[Source records]
◇ ◇ ◇

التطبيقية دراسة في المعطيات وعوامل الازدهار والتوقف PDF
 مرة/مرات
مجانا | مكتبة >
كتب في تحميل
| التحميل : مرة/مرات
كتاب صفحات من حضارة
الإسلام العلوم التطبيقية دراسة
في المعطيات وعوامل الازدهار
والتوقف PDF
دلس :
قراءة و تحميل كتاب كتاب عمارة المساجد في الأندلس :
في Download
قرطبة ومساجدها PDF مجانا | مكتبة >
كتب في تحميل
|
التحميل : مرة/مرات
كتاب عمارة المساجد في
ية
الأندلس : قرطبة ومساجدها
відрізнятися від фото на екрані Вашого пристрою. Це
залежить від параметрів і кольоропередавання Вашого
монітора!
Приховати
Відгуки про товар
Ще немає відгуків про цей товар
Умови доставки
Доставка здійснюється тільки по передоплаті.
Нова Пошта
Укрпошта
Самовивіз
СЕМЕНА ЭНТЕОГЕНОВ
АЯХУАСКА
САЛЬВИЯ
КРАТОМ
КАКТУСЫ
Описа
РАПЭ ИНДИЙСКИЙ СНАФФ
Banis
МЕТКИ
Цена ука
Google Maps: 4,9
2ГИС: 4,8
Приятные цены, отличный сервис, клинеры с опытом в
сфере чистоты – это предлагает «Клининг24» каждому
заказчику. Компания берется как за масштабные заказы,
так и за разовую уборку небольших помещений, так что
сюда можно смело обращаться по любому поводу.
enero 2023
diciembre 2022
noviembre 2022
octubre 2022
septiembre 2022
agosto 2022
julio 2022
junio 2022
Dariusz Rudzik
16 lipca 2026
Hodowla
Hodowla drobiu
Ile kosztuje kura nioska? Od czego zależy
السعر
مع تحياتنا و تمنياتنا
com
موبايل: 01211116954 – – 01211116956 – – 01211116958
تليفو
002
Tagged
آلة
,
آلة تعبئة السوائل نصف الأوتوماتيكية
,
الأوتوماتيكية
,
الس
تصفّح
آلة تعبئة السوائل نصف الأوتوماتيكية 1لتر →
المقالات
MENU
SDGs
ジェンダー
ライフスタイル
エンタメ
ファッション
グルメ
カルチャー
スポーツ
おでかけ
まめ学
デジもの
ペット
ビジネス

◇ ◇ ◇

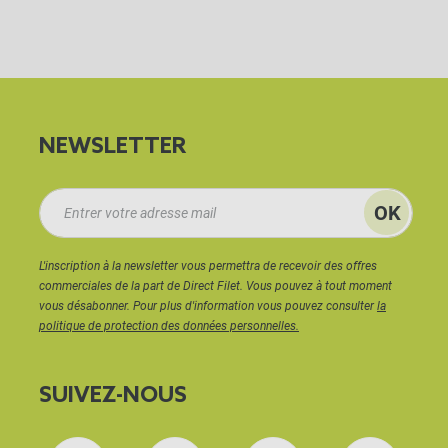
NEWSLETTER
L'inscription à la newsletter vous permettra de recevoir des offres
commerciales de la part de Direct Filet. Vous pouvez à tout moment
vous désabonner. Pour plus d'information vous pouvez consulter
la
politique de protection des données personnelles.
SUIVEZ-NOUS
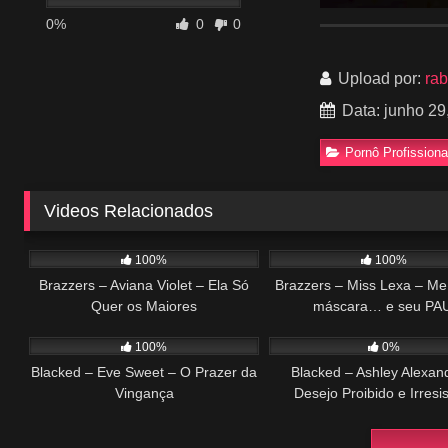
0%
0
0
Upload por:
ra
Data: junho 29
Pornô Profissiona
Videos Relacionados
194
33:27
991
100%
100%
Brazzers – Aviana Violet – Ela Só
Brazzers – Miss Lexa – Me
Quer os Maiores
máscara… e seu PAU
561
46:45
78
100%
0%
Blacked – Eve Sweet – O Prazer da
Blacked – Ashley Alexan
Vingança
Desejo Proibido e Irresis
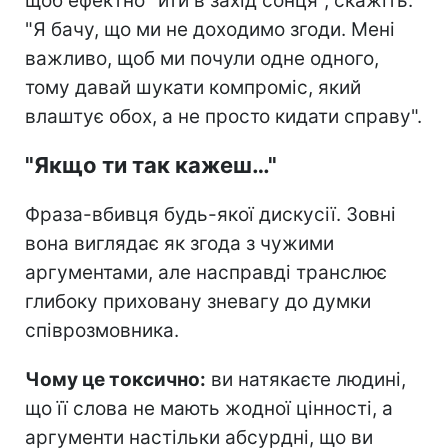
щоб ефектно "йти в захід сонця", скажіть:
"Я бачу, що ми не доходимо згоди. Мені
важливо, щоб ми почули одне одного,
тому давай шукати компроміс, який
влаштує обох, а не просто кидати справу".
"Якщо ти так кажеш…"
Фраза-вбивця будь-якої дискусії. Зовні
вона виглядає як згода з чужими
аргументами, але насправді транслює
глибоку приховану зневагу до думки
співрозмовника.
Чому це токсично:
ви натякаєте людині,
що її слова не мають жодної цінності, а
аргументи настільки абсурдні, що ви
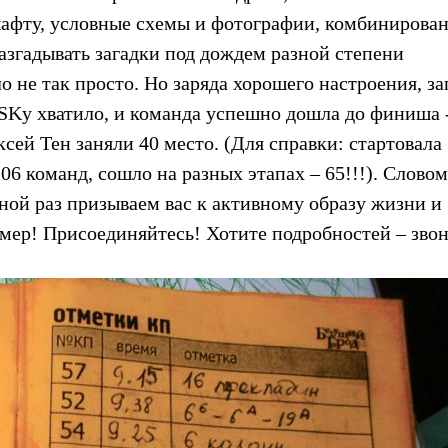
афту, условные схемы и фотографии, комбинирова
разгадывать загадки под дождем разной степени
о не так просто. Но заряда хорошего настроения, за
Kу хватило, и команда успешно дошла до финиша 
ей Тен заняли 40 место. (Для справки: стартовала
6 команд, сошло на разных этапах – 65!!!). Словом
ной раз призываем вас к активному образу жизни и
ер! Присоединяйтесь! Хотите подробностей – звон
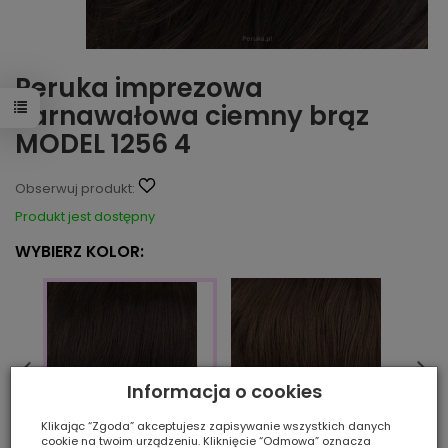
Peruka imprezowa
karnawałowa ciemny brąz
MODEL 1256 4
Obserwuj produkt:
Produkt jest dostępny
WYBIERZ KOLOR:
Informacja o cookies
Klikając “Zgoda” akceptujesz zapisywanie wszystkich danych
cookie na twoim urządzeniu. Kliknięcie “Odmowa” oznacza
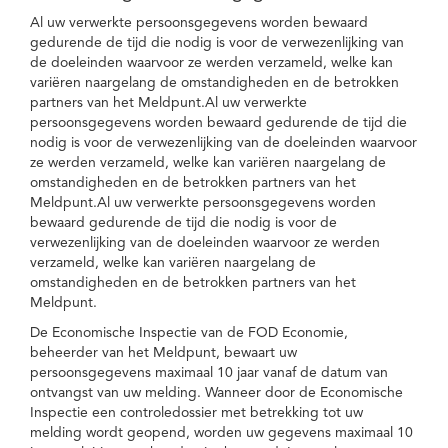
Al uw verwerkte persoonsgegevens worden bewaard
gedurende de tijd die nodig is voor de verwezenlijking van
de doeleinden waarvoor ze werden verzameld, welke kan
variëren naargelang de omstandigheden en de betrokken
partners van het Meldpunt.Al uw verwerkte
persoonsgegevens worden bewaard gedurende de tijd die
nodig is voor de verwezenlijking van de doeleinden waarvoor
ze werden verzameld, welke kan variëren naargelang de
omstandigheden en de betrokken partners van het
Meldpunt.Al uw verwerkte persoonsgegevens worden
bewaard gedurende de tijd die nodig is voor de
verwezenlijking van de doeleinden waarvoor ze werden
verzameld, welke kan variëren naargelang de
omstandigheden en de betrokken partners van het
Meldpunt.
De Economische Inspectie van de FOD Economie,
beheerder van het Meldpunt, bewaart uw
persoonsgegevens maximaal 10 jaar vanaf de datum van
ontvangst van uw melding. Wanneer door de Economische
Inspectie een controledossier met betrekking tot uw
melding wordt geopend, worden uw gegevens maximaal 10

◇ ◇ ◇

Your task is to copy each line of the entries that includes the word "welke".

(Solved exercise)
de doeleinden waarvoor ze werden verzameld, welke kan
ze werden verzameld, welke kan variëren naargelang de
verzameld, welke kan variëren naargelang de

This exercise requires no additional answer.